Je suis donc saisi d'un amendement n° 415 rectifié
bis,
présenté par
MM. Lachenaud, Trucy, Carle et les membres du groupe des Républicains et
Indépendants, et qui est ainsi libellé :
« Après l'article 42, insérer un article additionnel ainsi rédigé :
« I. - La section VI du chapitre III du titre II du livre Ier de la deuxième
partie du code général des collectivités territoriales est intitulée : «
Responsabilité et protection des élus. »
« Après l'article L. 2132-34 du même code, il est inséré un article L. 2132-35
ainsi rédigé :
«
Art. L. 2132-35. -
Le maire ou les élus municipaux le suppléant ou
ayant reçu délégation bénéficient, à l'occasion de leurs fonctions, d'une
protection organisée par la commune conformément aux règles fixées par le code
pénal, les lois spéciales et le présent code.
« La commune est tenue de protéger le maire ou les élus municipaux le
suppléant ou ayant reçu délégation contre les violences, menaces ou outrages
dont ils pourraient être victimes à l'occasion de leurs fonctions et de
réparer, le cas échéant, le préjudice qui en résulte.

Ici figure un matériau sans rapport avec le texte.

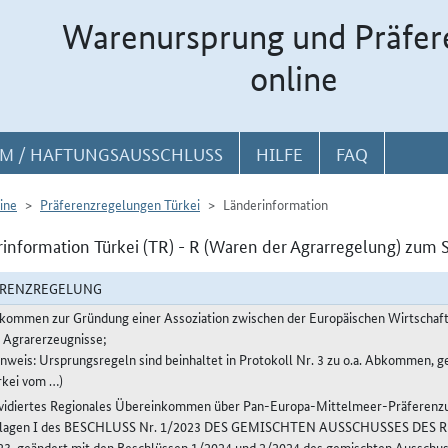
Warenursprung und Präfer
online
M / HAFTUNGSAUSSCHLUSS
HILFE
FAQ
ine
Präferenzregelungen Türkei
Länderinformation
information Türkei (TR) - R (Waren der Agrarregelung) zum S
ERENZREGELUNG
kommen zur Gründung einer Assoziation zwischen der Europäischen Wirtschaft
r Agrarerzeugnisse;
inweis: Ursprungsregeln sind beinhaltet in Protokoll Nr. 3 zu o.a. Abkommen, g
rkei vom …)
vidiertes Regionales Übereinkommen über Pan-Europa-Mittelmeer-Präferenzur
lagen I des BESCHLUSS Nr. 1/2023 DES GEMISCHTEN AUSSCHUSSES DE
23, geändert mit den Beschlüssen 1/2024 und 2/2024 des gemischten Aussch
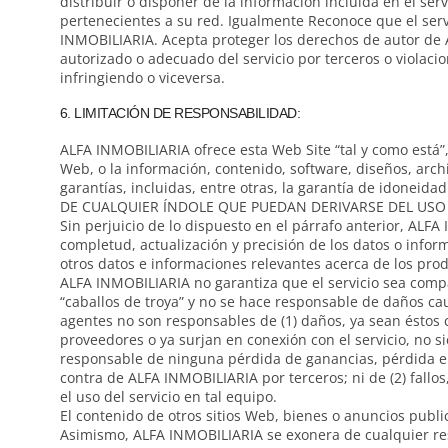
distribuir o disponer de la información incluida en el se
pertenecientes a su red. Igualmente Reconoce que el serv
INMOBILIARIA. Acepta proteger los derechos de autor de 
autorizado o adecuado del servicio por terceros o violaci
infringiendo o viceversa.
6. LIMITACIÓN DE RESPONSABILIDAD:
ALFA INMOBILIARIA ofrece esta Web Site “tal y como está”,
Web, o la información, contenido, software, diseños, ar
garantías, incluidas, entre otras, la garantía de idon
DE CUALQUIER ÍNDOLE QUE PUEDAN DERIVARSE DEL USO D
Sin perjuicio de lo dispuesto en el párrafo anterior, AL
completud, actualización y precisión de los datos o inform
otros datos e informaciones relevantes acerca de los produ
ALFA INMOBILIARIA no garantiza que el servicio sea compat
“caballos de troya” y no se hace responsable de daños c
agentes no son responsables de (1) daños, ya sean éstos 
proveedores o ya surjan en conexión con el servicio, no 
responsable de ninguna pérdida de ganancias, pérdida en
contra de ALFA INMOBILIARIA por terceros; ni de (2) fallo
el uso del servicio en tal equipo.
El contenido de otros sitios Web, bienes o anuncios publi
Asimismo, ALFA INMOBILIARIA se exonera de cualquier re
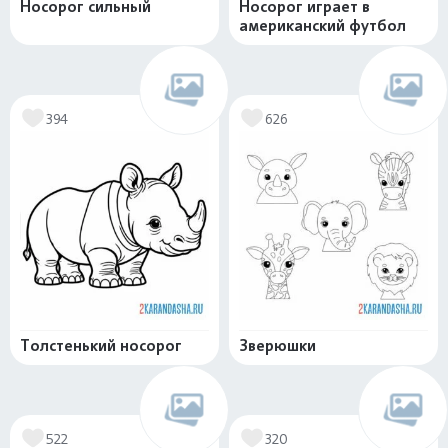
Носорог сильный
Носорог играет в
американский футбол
394
626
Толстенький носорог
Зверюшки
522
320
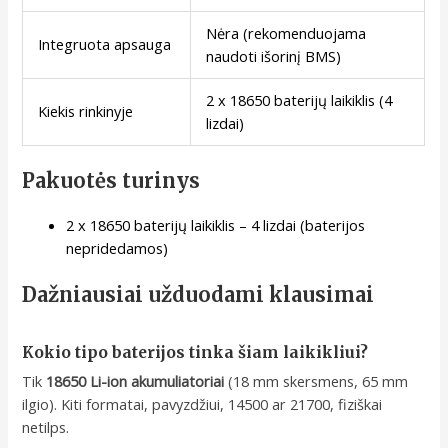
Nėra (rekomenduojama
Integruota apsauga
naudoti išorinį BMS)
2 x 18650 baterijų laikiklis (4
Kiekis rinkinyje
lizdai)
Pakuotės turinys
2 x 18650 baterijų laikiklis – 4 lizdai (baterijos
nepridedamos)
Dažniausiai užduodami klausimai
Kokio tipo baterijos tinka šiam laikikliui?
Tik
18650 Li-ion akumuliatoriai
(18 mm skersmens, 65 mm
ilgio). Kiti formatai, pavyzdžiui, 14500 ar 21700, fiziškai
netilps.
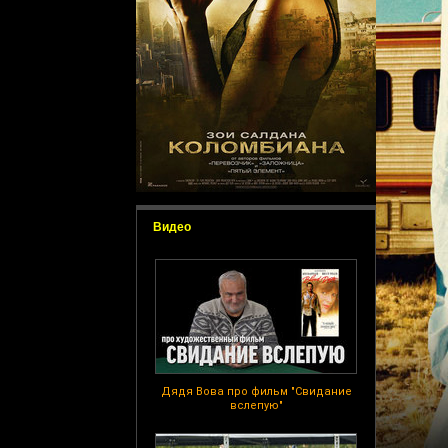
Видео
Дядя Вова про фильм "Свидание
вслепую"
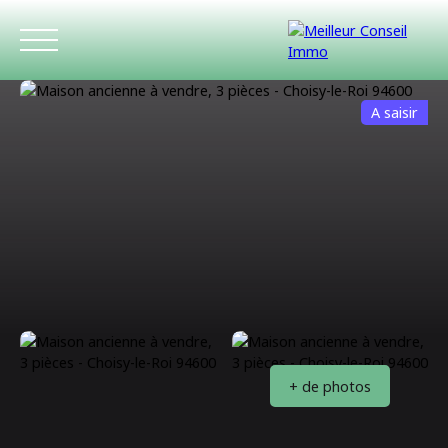
A saisir
ACCUEIL
ACHETER
LOUER
ESTIMATIO
+ de photos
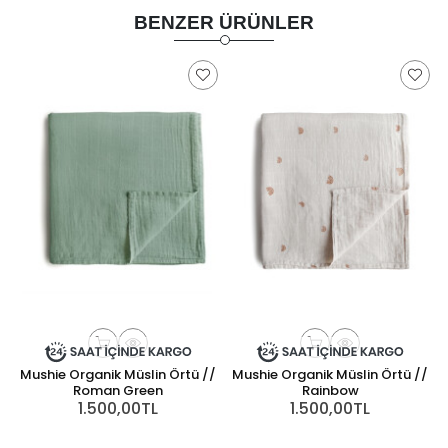
BENZER ÜRÜNLER
Mushie Organik Müslin Örtü //
Mushie Organik Müslin Örtü //
Roman Green
Rainbow
1.500,00TL
1.500,00TL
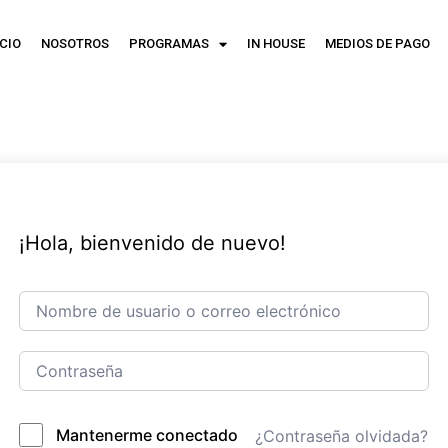
ICIO
NOSOTROS
PROGRAMAS
IN HOUSE
MEDIOS DE PAGO
¡Hola, bienvenido de nuevo!
Mantenerme conectado
¿Contraseña olvidada?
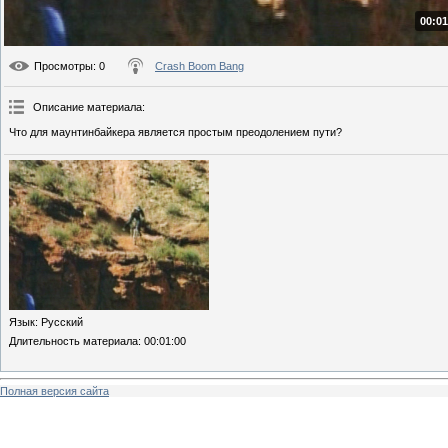
00:01
Просмотры
: 0
Crash Boom Bang
Описание материала
:
Что для маунтинбайкера является простым преодолением пути?
Язык
: Русский
Длительность материала
: 00:01:00
Полная версия сайта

« La commune est subrogée aux droits de la victime pour obtenir des auteurs de
ces infractions la restitution des sommes versées à l'élu intéressé. Elle
dispose en outre aux mêmes fins d'une action directe qu'elle peut exercer, au
besoin par voie de constitution de partie civile, devant la juridiction pénale.
»
« II. - La section VI du chapitre III du titre II du livre Ier de la troisième
partie du code général des collectivités territoriales est intitulée :
"Responsabilité et protection des élus".
« Après l'article L. 3123-28 du même code, il est inséré un article L. 3123-29
ainsi rédigé :
«
Art. L. 3123-29.
- Le président du conseil général, les
vice-présidents ou les conseillers généraux ayant reçu délégation bénéficient,
à l'occasion de leurs fonctions, d'une protection organisée par le département
conformément aux règles fixées par le code pénal, les lois spéciales et le
présent code.
« Le département est tenu de protéger le président du conseil général, les
vice-présidents ou les conseillers généraux ayant reçu délégation contre les
violences, menaces ou outrages dont ils pourraient être victimes à l'occasion
de leurs fonctions et de réparer, le cas échéant, le préjudice qui en
résulte.
« Le département est subrogé aux droits de la victime pour obtenir des auteurs
de ces infractions la restitution des sommes versées à l'élu intéressé. Il
dispose en outre aux mêmes fins d'une action directe qu'il peut exercer, au
besoin par voie de constitution de partie civile, devant la juridiction pénale.
»
« III. - La section VI du chapitre V du titre III du livre Ier de la quatrième
partie du code général des collectivités territoriales est intitulée :
"Responsabilité et protection des élus".
« Après l'article L. 4135-28 du même code, il est inséré un article L. 4135-29
ainsi rédigé :
«
Art. L. 4135-29
. - Le président du conseil régional, les
vice-présidents ou les conseillers régionaux ayant reçu délégation bénéficient,
à l'occasion de leurs fonctions, d'une protection organisée par la région
conformément aux règles fixées par le code pénal, les lois spéciales et le
présent code.
« La région est tenue de protéger le président du conseil régional, les
vice-présidents ou les conseillers régionaux ayant reçu délégation contre les
violences, menaces ou outrages dont ils pourraient être victimes à l'occasion
de leurs fonctions et de réparer, le cas échéant, le préjudice qui en
résulte.
« La région est subrogée aux droits de la victime pour obtenir des auteurs de
ces infractions la restitution des sommes versées à l'élu intéressé. Elle
dispose en outre aux mêmes fins d'une action directe qu'elle peut exercer, au
besoin par voie de constitution de partie civile, devant la juridiction pénale.
»
M. Daniel Hoeffel,
rapporteur.
Je demande la parole.
M. le président.
La parole est à M. le rapporteur.
M. Daniel Hoeffel,
rapporteur.
Cet amendement venant d'être distribué, je précise que c'est
le paragraphe I qui est fondamental, puisqu'il assure très clairement une vraie
protection aux élus victimes de violences, d'outrages ou d'autres malédictions
du même ordre.
La réécriture sur les dispositions spéciales du II respecte l'esprit et le
contenu de la proposition initiale de M. Pépin.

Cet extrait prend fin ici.